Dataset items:
....
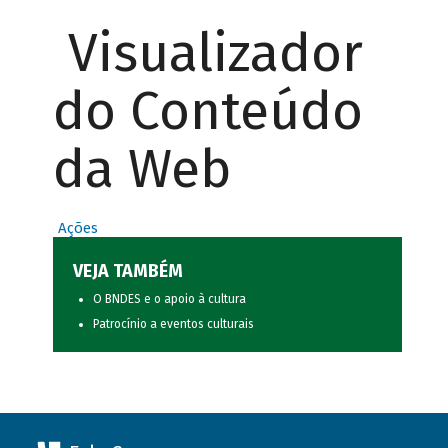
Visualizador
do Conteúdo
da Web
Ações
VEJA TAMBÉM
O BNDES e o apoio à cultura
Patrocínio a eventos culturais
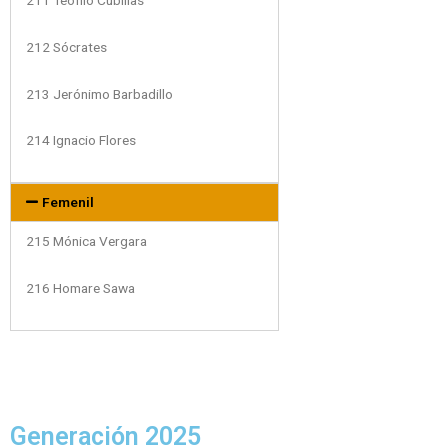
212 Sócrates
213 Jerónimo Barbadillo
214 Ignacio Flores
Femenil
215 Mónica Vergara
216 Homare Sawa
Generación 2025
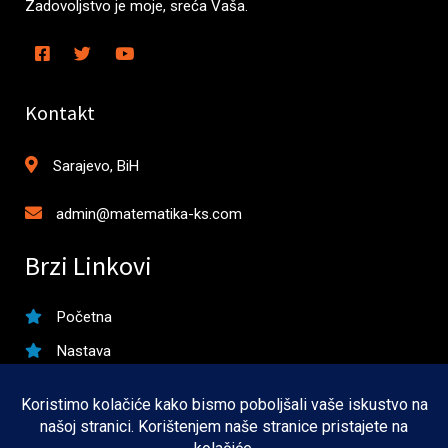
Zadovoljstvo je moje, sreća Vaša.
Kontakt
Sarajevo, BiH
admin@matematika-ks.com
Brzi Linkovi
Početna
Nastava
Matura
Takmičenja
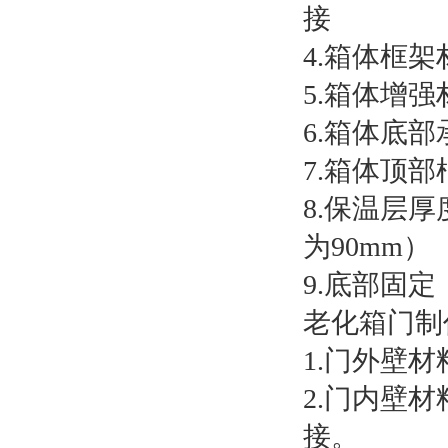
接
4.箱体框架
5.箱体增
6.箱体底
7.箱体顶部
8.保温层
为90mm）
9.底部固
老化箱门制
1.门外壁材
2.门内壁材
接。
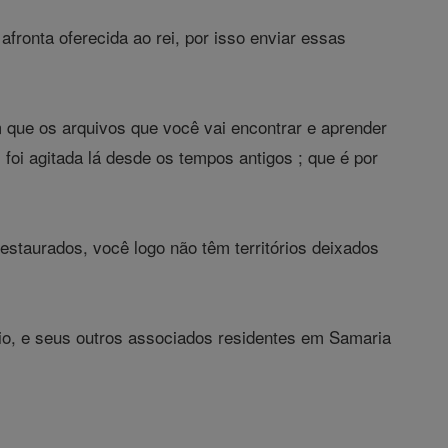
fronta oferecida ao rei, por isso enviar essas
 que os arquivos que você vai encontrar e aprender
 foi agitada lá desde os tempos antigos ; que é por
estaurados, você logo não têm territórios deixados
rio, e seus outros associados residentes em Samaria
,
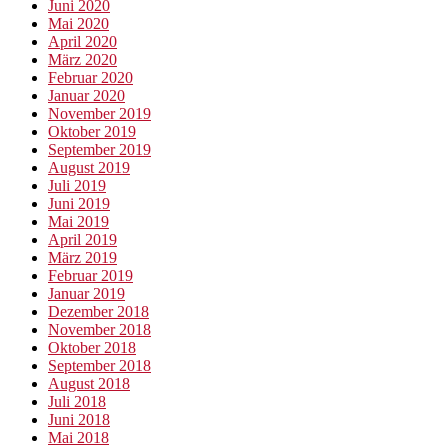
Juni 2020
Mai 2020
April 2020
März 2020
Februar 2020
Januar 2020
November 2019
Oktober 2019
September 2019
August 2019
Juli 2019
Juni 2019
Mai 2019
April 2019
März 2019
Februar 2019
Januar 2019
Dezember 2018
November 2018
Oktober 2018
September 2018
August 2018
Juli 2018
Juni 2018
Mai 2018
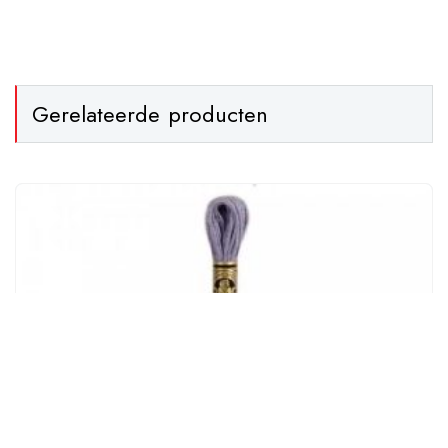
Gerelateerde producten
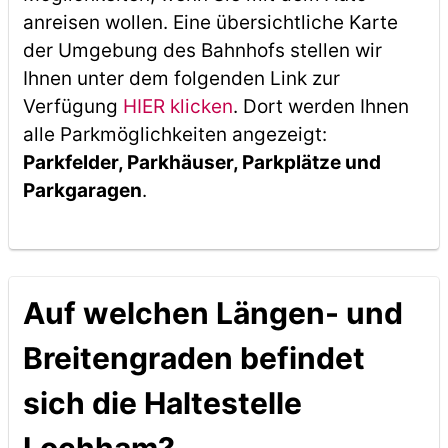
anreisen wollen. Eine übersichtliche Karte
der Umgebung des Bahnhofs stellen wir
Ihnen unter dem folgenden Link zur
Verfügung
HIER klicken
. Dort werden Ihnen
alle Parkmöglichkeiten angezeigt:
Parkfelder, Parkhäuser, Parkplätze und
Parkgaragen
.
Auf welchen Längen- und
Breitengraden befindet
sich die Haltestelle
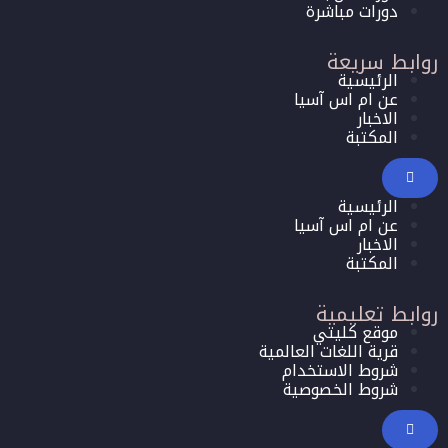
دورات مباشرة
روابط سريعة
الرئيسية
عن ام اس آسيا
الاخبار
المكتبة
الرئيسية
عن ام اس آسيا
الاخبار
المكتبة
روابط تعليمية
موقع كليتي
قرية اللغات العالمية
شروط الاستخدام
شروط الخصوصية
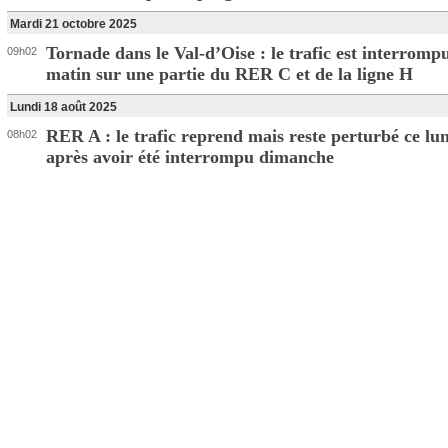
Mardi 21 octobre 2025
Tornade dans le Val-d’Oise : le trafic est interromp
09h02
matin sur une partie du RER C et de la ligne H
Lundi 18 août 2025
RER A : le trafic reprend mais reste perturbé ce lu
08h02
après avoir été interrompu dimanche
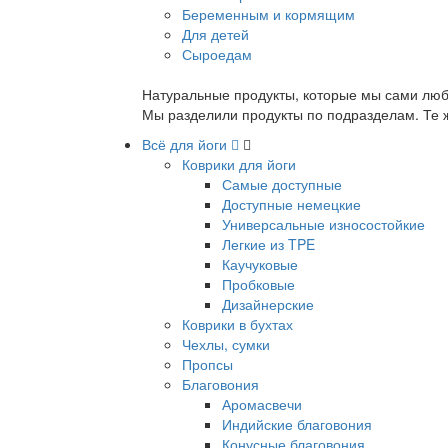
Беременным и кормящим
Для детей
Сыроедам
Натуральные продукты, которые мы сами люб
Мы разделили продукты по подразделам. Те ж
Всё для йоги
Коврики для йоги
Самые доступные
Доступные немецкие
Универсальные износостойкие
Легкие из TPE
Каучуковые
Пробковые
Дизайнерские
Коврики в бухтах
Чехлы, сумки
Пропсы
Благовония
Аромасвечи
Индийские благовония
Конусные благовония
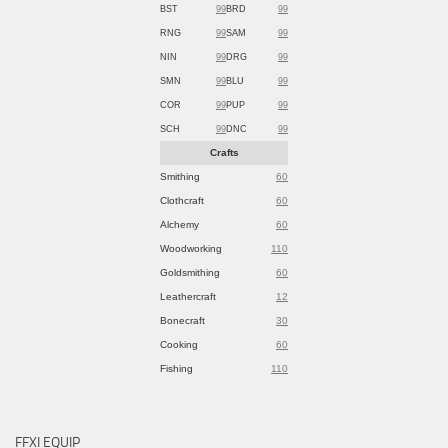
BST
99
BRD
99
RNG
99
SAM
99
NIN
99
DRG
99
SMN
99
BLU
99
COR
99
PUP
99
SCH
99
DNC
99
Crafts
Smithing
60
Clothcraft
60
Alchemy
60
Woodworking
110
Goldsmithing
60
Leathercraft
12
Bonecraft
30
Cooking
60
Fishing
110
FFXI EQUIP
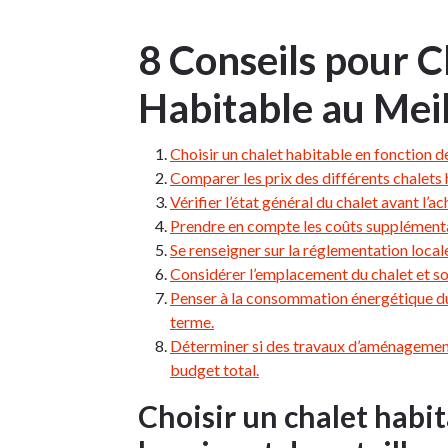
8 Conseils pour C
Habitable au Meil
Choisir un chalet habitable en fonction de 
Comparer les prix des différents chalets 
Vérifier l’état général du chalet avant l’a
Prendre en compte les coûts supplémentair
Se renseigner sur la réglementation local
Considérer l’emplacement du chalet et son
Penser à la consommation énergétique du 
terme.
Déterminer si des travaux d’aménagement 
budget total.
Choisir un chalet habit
....
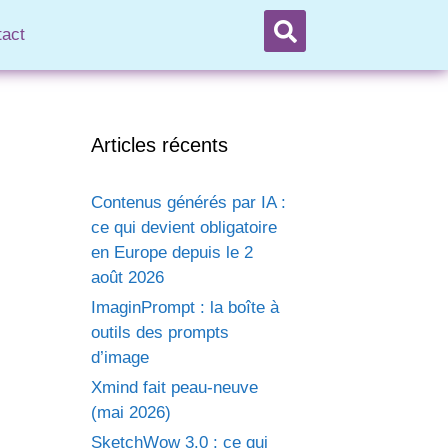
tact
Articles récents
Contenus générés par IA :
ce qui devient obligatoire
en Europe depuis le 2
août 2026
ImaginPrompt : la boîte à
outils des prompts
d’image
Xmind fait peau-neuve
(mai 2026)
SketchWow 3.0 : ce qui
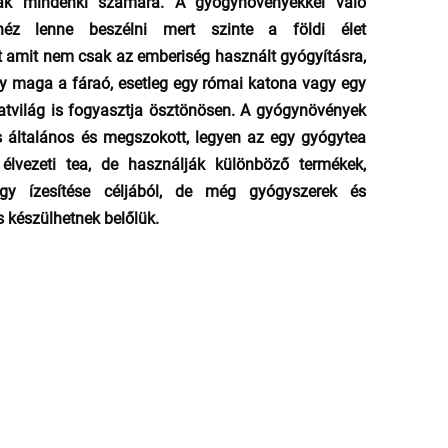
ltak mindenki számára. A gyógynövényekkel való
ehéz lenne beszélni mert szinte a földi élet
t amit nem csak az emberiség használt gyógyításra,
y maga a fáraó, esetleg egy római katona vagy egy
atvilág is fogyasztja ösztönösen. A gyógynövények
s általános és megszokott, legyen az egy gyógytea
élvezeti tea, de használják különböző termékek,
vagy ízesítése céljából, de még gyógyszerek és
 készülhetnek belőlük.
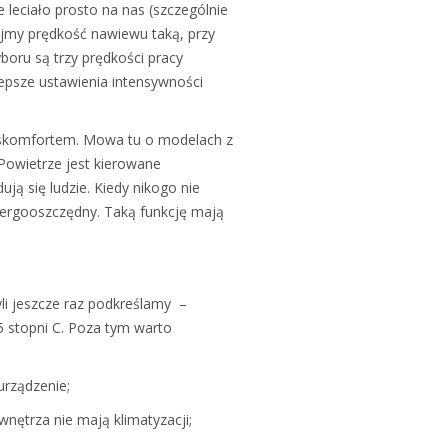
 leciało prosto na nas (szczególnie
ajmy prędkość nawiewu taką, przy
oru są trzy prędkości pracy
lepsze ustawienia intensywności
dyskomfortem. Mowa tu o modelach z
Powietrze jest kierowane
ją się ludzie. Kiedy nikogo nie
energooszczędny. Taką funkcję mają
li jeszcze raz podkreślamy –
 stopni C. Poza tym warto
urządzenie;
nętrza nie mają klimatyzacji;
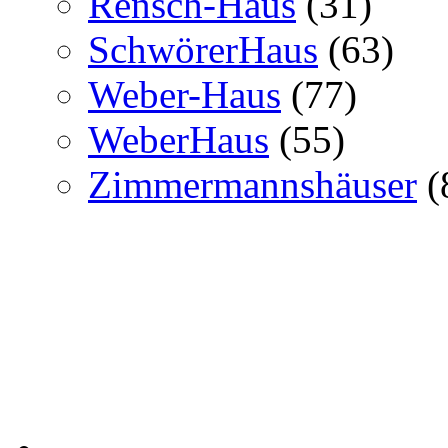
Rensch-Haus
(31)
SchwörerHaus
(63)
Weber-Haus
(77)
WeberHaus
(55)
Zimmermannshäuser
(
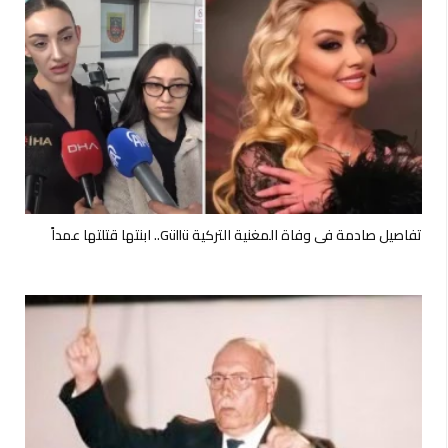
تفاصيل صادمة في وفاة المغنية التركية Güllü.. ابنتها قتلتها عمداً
....
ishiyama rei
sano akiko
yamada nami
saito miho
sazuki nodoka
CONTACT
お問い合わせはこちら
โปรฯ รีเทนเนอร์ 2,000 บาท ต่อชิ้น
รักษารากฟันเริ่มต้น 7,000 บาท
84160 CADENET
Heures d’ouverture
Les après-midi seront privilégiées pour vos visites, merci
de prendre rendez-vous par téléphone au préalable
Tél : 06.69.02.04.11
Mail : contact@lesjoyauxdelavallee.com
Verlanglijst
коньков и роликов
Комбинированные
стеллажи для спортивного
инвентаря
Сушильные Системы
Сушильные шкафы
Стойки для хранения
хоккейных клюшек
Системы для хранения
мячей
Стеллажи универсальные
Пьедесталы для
....
WHAT TO PRODUCE:
Your answer must be the lines above from the one holding "Powietrze jest kierowane" up to and including the one holding "تفاصيل صادمة في", exact and with no pictures.

RESULT:
Powietrze jest kierowane
ją się ludzie. Kiedy nikogo nie
energooszczędny. Taką funkcję mają
li jeszcze raz podkreślamy –
 stopni C. Poza tym warto
urządzenie;
nętrza nie mają klimatyzacji;
Rensch-Haus
(31)
SchwörerHaus
(63)
Weber-Haus
(77)
WeberHaus
(55)
Zimmermannshäuser
(
تفاصيل صادمة في وفاة المغنية التركية Güllü.. ابنتها قتلتها عمداً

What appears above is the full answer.